* _Work task_: The lines to extract begin at the one containing "且粉丝不会少，凭借一部手机就能实现。我们也一直在" and run to the end of the listing; set them down exactly and alone.

* _Input_:
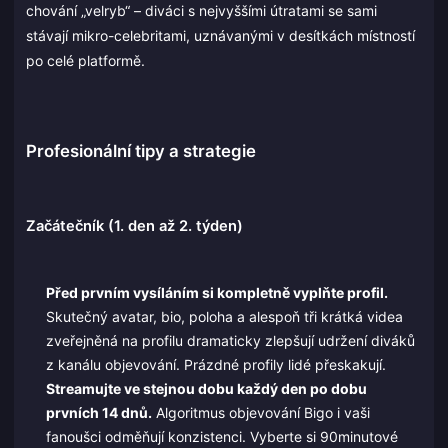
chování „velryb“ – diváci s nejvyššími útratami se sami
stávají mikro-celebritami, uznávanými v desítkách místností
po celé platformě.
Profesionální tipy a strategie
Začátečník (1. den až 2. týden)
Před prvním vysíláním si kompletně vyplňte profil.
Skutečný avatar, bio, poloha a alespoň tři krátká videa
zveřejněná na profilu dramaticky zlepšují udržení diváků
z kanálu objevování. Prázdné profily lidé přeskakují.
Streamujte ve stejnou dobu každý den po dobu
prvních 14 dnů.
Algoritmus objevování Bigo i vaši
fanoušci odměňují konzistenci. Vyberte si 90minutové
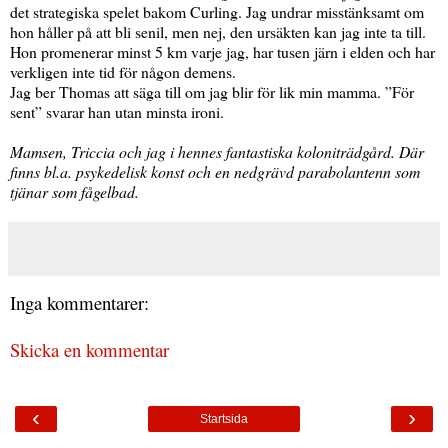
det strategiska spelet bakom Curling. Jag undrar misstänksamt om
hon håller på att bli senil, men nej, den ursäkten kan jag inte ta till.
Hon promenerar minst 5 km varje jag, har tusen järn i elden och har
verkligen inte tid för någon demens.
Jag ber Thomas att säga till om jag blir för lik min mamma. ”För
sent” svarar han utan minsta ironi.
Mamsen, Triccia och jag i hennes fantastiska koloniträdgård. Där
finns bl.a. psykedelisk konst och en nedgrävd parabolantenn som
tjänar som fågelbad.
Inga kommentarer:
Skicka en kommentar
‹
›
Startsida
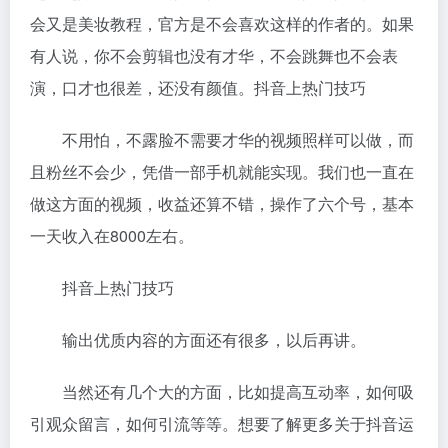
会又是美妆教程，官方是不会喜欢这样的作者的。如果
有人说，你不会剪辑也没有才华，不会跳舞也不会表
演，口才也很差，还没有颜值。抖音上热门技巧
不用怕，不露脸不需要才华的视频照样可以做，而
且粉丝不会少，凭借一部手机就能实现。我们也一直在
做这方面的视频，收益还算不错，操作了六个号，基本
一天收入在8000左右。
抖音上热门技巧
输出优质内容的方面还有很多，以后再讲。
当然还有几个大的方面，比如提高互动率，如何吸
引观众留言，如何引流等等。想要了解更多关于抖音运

* _Written answer_:
且粉丝不会少，凭借一部手机就能实现。我们也一直在
做这方面的视频，收益还算不错，操作了六个号，基本
一天收入在8000左右。
抖音上热门技巧
输出优质内容的方面还有很多，以后再讲。
当然还有几个大的方面，比如提高互动率，如何吸
引观众留言，如何引流等等。想要了解更多关于抖音运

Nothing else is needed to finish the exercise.